Join and Aggregate PySpark DataFrames

We've had quite a journey exploring the magical world of PySpark together. After covering DataFrame transformations, structured streams, and RDDs, there are only so many things left to cross off the list before we've gone too deep.

To round things up for this series, we're a to take a look back at some powerful DataFrame operations we missed. In particular, we'll be focusing on operations that modify DataFrames as a whole, such as

Joining DataFrames in PySpark

I'm going to assume you're already familiar with the concept of SQL-like joins. To demonstrate these in PySpark, I'll create two simple DataFrames: a customers DataFrame and an orders DataFrame:

# DataFrame 1
valuesA = [
    (1, 'bob', 3462543658686),
    (2, 'rob', 9087567565439),
    (3, 'tim', 5436586999467),
    (4, 'tom', 8349756853250)
]

customersDF = spark.createDataFrame(
    valuesA,
    ['id', 'name', 'credit_card_number']
)
 
# DataFrame 2
valuesB = [
    (1, 'ketchup', 'bob', 1.20),
    (2, 'rutabaga', 'bob', 3.35),
    (3, 'fake vegan meat', 'rob', 13.99),
    (4, 'cheesey poofs', 'tim', 3.99),
    (5, 'ice cream', 'tim', 4.95),
    (6, 'protein powder', 'tom', 49.95)
]
ordersDF = spark.createDataFrame(
    valuesB,
    ['id', 'product_name', 'customer', 'price']
)
 
# Show tables
customersDF.show()
ordersDF.show()

Here's how they look:

The DataFrames we just created. — The DataFrames we just created

Now we have two cliche tables to work with.
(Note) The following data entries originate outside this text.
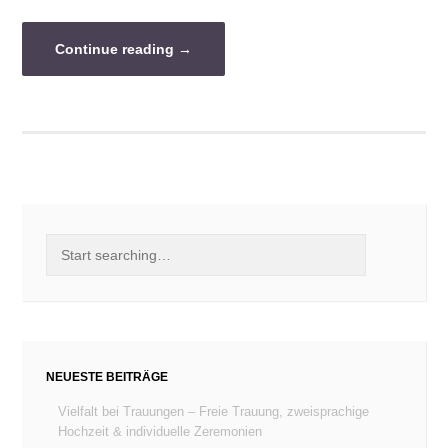
Continue reading
→
NEUESTE BEITRÄGE
Vielfalt bei Trauungen – Freie Trauung, zweisprachige
Hochzeit & individuelle Zeremonien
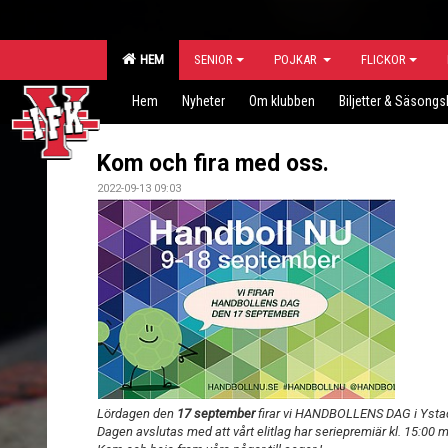
HEM
SENIOR
POJKAR
FLICKOR
Hem
Nyheter
Om klubben
Biljetter & Säsongs
Kom och fira med oss.
2022-09-13 09:03
Lördagen den
17 september
firar vi HANDBOLLENS DAG i Ysta
Dagen avslutas med att vårt elitlag har seriepremiär kl. 15:00 m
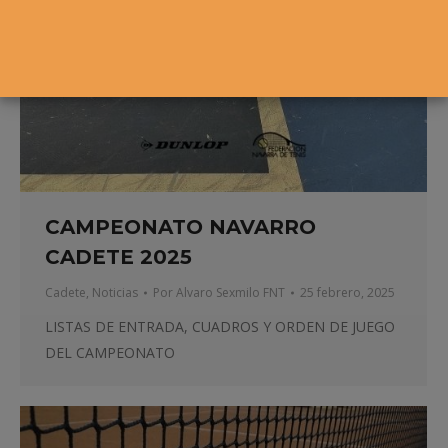
CAMPEONATO NAVARRO
CADETE 2025
Cadete
,
Noticias
Por
Alvaro Sexmilo FNT
25 febrero, 2025
LISTAS DE ENTRADA, CUADROS Y ORDEN DE JUEGO
DEL CAMPEONATO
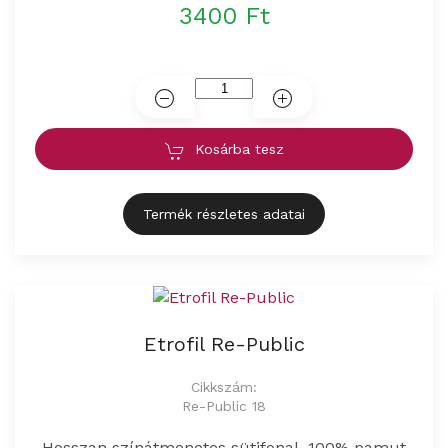
3400 Ft
Kosárba tesz
Termék részletes adatai
Etrofil Re-Public
Cikkszám:
Re-Public 18
Hosszan színátmenetes sütifonal, 100% pamut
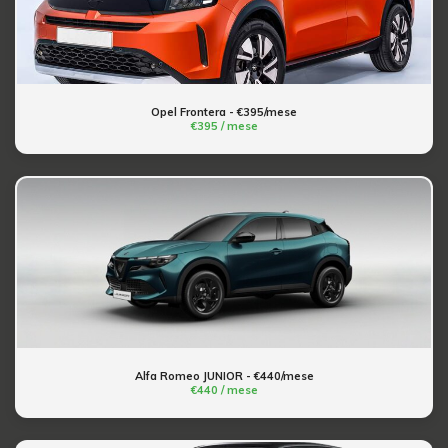
Opel Frontera - €395/mese
€395 / mese
Alfa Romeo JUNIOR - €440/mese
€440 / mese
Before we join these two tables it's important to realize that table joins in Spark are relatively "expensive" operations, which is to say that they utilize a fair amount of time and system resources.

Inner Joins

Without specifying the type of join we'd like to execute, PySpark will default to an inner join. Joins are possible by calling the join() method on a DataFrame:

joinedDF = customersDF.join(ordersDF, customersDF.name == ordersDF.customer)
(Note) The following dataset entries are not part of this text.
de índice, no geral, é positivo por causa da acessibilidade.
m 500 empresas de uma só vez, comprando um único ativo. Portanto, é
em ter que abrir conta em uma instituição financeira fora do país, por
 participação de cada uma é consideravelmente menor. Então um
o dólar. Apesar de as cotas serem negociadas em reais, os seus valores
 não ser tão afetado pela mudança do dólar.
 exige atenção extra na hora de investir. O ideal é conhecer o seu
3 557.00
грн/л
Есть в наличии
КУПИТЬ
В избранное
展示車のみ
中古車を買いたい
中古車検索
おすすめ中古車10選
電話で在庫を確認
The first argument join() accepts is the "right" DataFrame that we'll be joining on to the DataFrame we're calling the function on.
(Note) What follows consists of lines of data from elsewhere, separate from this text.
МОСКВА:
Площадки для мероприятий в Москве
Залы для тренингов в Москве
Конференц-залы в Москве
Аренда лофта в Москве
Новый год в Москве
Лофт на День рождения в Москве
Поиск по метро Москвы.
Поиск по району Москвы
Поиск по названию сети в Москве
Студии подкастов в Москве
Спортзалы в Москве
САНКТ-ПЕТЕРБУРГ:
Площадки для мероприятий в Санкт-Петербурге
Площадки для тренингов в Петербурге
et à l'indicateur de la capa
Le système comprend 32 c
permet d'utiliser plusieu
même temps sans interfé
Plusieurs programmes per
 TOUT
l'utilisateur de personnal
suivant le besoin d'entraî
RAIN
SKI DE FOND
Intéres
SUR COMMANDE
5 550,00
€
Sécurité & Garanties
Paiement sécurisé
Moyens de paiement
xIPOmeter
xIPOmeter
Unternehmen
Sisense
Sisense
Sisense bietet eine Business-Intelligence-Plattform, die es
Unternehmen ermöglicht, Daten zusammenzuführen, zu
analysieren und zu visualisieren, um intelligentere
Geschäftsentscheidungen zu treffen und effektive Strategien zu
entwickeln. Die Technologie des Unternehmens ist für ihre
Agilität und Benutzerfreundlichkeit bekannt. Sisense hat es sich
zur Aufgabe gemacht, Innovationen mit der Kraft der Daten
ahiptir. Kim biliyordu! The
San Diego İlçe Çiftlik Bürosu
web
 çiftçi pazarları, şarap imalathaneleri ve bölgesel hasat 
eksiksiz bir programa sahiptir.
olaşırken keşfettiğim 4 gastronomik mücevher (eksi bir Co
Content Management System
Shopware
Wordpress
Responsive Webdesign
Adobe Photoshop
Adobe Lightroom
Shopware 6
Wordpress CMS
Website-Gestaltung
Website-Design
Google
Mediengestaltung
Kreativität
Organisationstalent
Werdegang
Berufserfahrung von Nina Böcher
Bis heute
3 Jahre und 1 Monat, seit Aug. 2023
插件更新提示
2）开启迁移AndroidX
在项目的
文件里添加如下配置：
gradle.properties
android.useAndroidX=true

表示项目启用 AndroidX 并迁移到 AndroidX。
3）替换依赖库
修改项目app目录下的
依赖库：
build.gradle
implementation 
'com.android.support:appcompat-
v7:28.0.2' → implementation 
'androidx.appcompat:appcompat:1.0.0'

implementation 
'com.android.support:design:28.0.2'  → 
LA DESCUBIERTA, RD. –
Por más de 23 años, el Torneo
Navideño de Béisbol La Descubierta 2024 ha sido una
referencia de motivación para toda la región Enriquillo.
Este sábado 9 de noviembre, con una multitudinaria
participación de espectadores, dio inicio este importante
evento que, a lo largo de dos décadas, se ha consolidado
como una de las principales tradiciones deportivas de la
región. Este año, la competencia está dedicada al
Next, we specify the "on" of our join. In our example, we're telling our join to compare the "name" column of customersDF to the "customer" column of ordersDF. Here's how it turned out:

id	name	credit_card_number	id	product_name	customer	price
2	rob	9087567565439	3	fake vegan meat	rob	13.99
3	tim	5436586999467	4	cheesey poofs	tim	3.99
3	tim	5436586999467	5	ice cream	tim	4.95
4	tom	8349756853250	6	protein powder	tom	49.95
1	bob	3462543658686	1	ketchup	bob	1.2
1	bob	3462543658686	2	rutabaga	bob	3.35

Right, Left, and Outer Joins

We can pass the keyword argument "how" into join(), which specifies the type of join we'd like to execute. how accepts inner, outer, left, and right, as you might imagine. how also accepts a few redundant types like leftOuter (same as left).

Cross Joins

The last type of join we can execute is a cross join, also known as a cartesian join. Cross joins are a bit different from the other types of joins, thus cross joins get their very own DataFrame method:

joinedDF = customersDF.crossJoin(ordersDF)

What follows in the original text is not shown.